The Archbishop of Canterbury Justin Welby who abandoned his Christmas sermon today has been ‘checked out’ for Ebola after visiting Sierra Leone.

His officials said he was suffering from a ‘heavy cold’.

Dr Welby spent three hours last week in Sierra Leone where he visited children affected by Ebola and delivered a sermon in the capital Freetown.

Lambeth Palace confirmed that Dr Welby has been fully checked out by Public Health England.

His spokeswoman said: “He has been fully checked out. He was suffering for a head cold before going to Sierra Leone.

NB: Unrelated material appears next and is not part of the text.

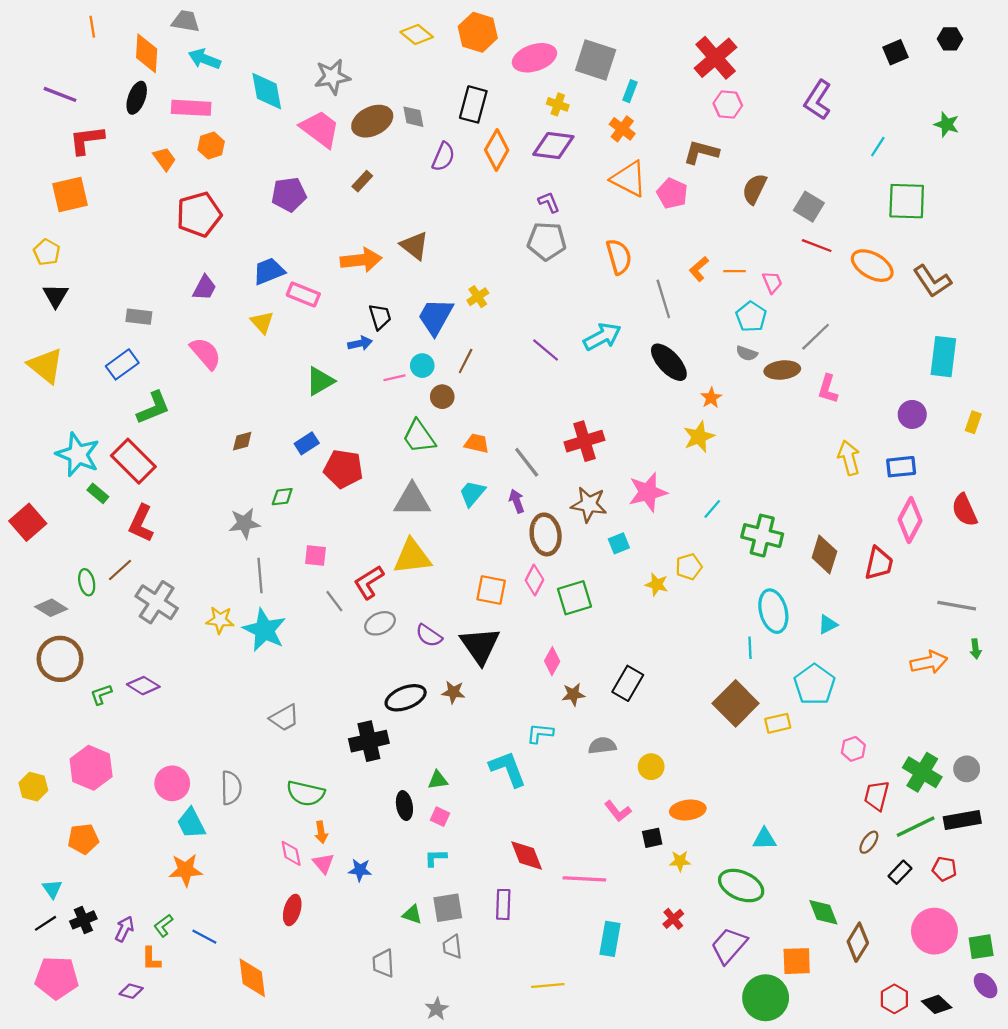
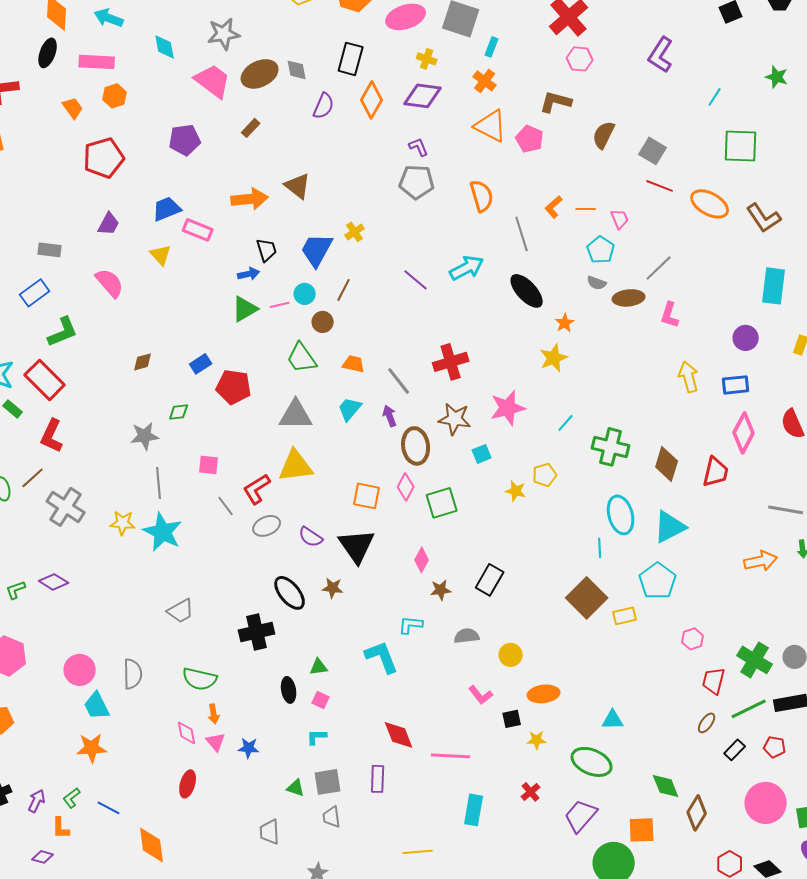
cyan diamond: (267, 91) -> (165, 47), size x0.7
green triangle: (320, 381) -> (245, 309), moved
cyan triangle: (828, 624) -> (670, 527), size x1.8
black ellipse: (406, 698) -> (290, 593), turned 72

He’s been trying to shake it off for a couple of weeks.”

The spokeswoman stated ‘categorically’ that Archbishop Welby was not suffering from Ebola.

Dr Welby was due to give his sermon at Canterbury Cathedral, where he was to talk about the centenary of the truce between British and German troops.

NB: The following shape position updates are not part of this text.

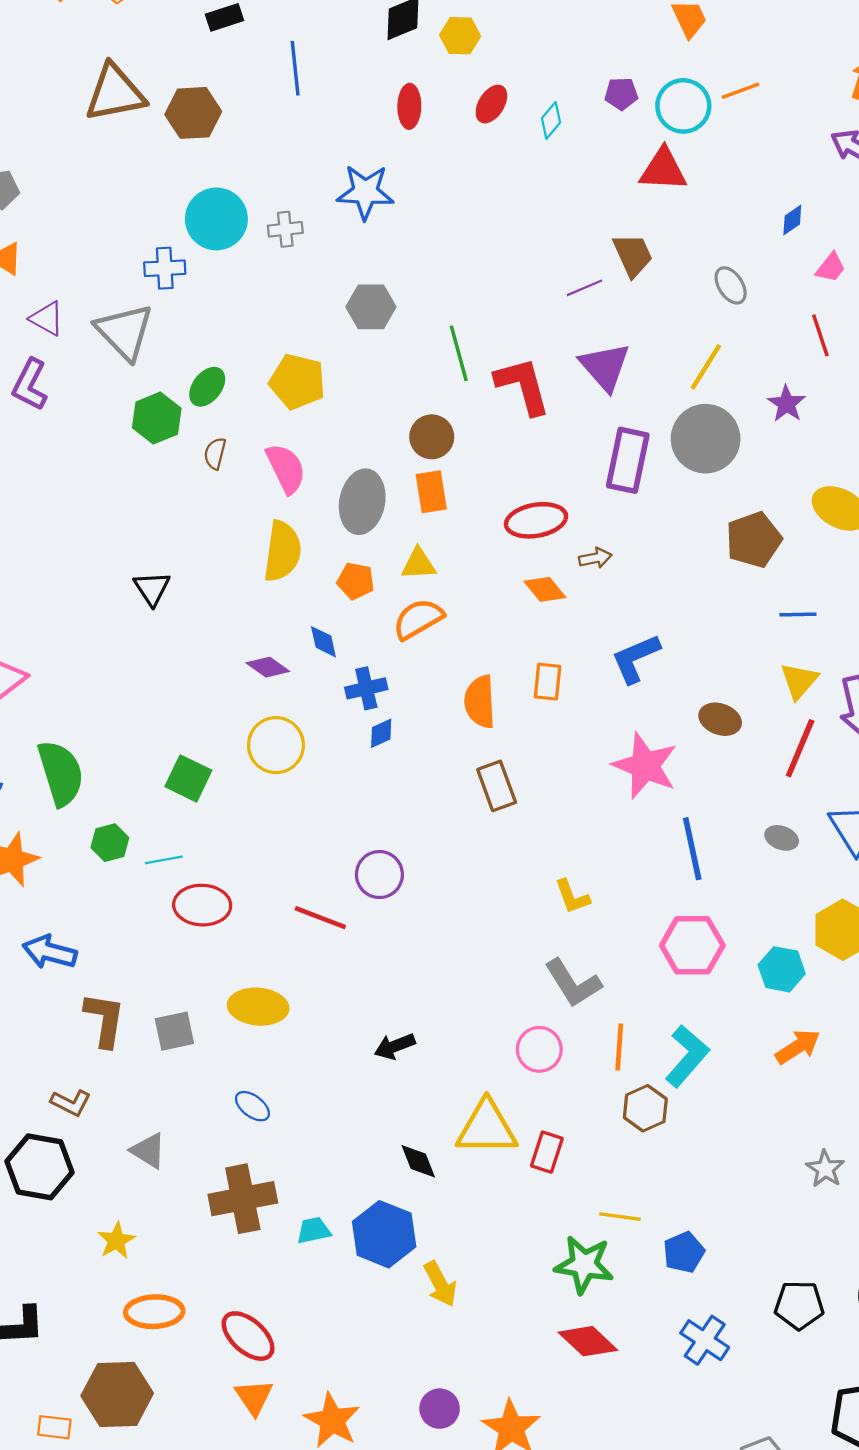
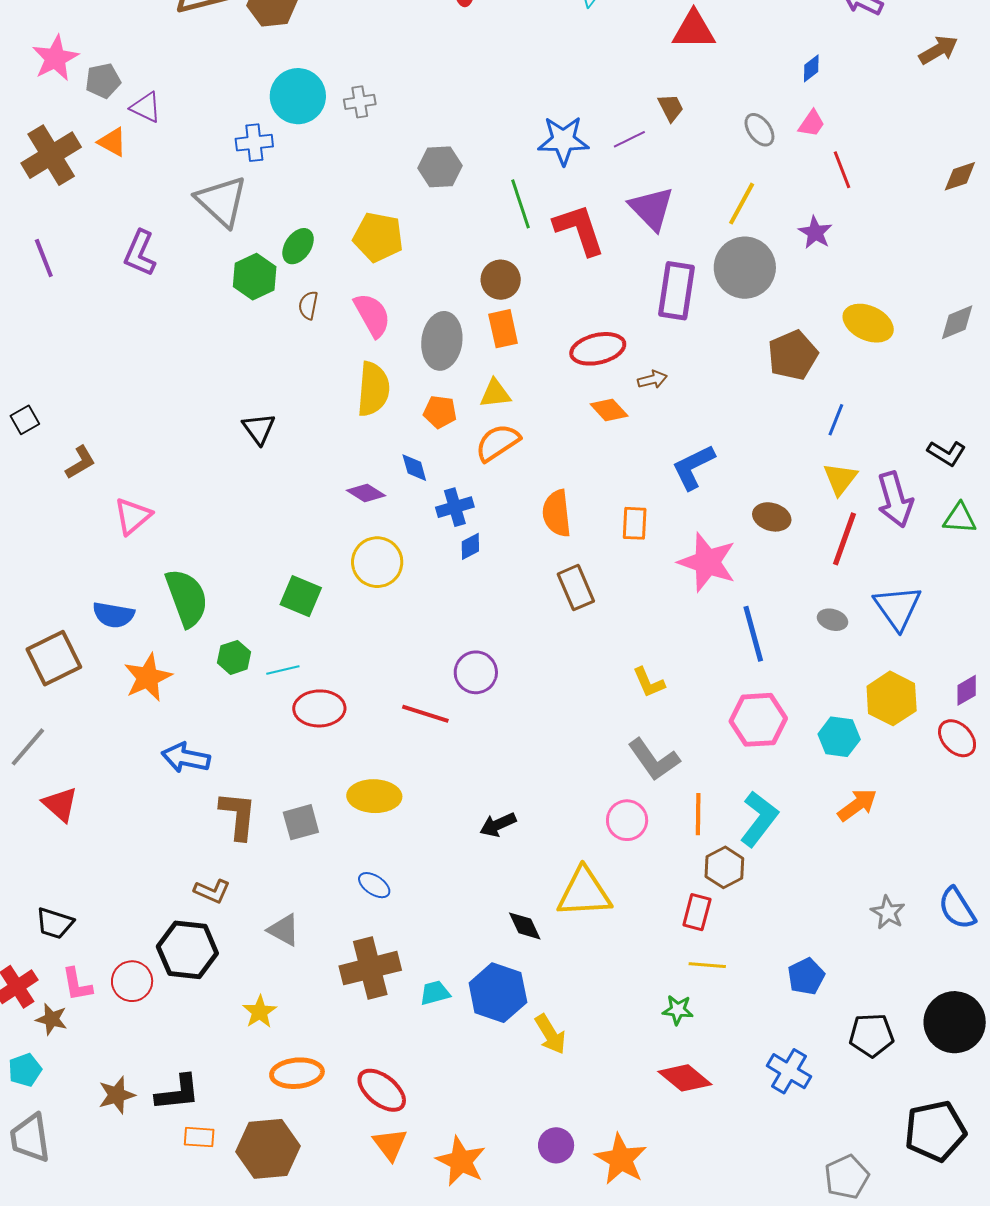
blue star: (365, 192) -> (563, 140), moved
brown trapezoid: (633, 255) -> (671, 108), size x0.7
pink trapezoid: (831, 268) -> (812, 123), moved
purple triangle: (47, 319) -> (146, 107), moved
blue line: (798, 614) -> (836, 420), turned -64
orange rectangle: (548, 682) -> (635, 523), moved
red rectangle: (547, 1152) -> (697, 912), moved
blue pentagon: (684, 1252) -> (806, 976), moved
green star: (584, 1265) -> (678, 1010), size x0.6
orange rectangle: (54, 1427) -> (199, 1137), moved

He wanted to remind worshippers that while the truce in 1914 provided a brief respite from the war, that the killing resumed shortly afterwards.

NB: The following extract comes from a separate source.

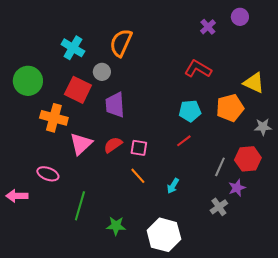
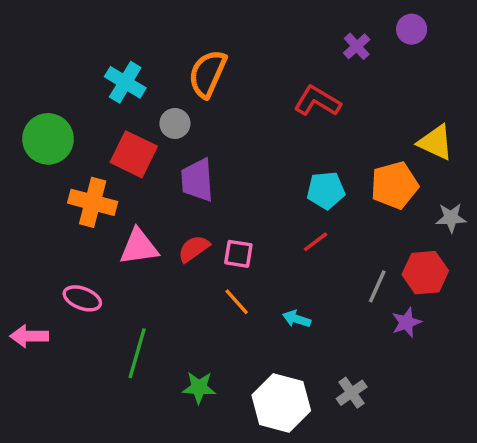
red L-shape: (198, 69) -> (317, 101), moved
pink triangle: (81, 144) -> (139, 247), turned 35
cyan arrow: (173, 186) -> (297, 319), turned 77
gray cross: (219, 207) -> (352, 393), moved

Dr Welby was due to tell worshipers that the Christmas message should not be reduced to ‘fictional stories’ of of people ‘swapping photos, shaking hands and sharing chocolate’.

His planned sermon which was put on-line said: “At Christmas 1914, soldiers took the risk, crossed a battleline and kindled an evening of friendship and football.

“It is the moment all have picked on this year, whether in adverts or sermons.

‘The truce illustrates something of the heart of Christmas, whereby God sends his Son, that vulnerable sign of peace, to a weary war-torn world.

“The problem is that the way it is told now it seems to end with a “happy ever after”.

“Of course we like Christmas stories with happy endings: singing carols, swapping photos, shaking hands, sharing chocolate, but the following day the war continued with the same severity.

“Nothing had changed; it was a one-day wonder.

“That is not the world in which we live, truces are rare.”

Last week, Archbishop Welby visited a church-run centre in Tintafor Sierra Leone for children affected by Ebola where he sang with some of the children before delivering his sermon.

Earlier, Archbishop Welby said ‘the deceit and cruelty of governments and rulers as not changed in the 2,000 years since King Herod’.

In a Christmas message released in advance of his planned homily, he said: “2014 has been a year of desperate suffering for many Christians, unparalleled for centuries. Christian communities have been uprooted from the places that they have dwelt since within living memory of the time of Jesus.

“Along with them, others have been harried and hunted, blown up, tortured, beheaded, raped and have seen their families, their livelihoods, their futures destroyed.”

He added that the ‘scourge of Ebola’ was sweeping across three countries in West Africa, while warning that the Mediterranean must not be allowed to become a mass graveyard of refugees risking their lives to get into Europe.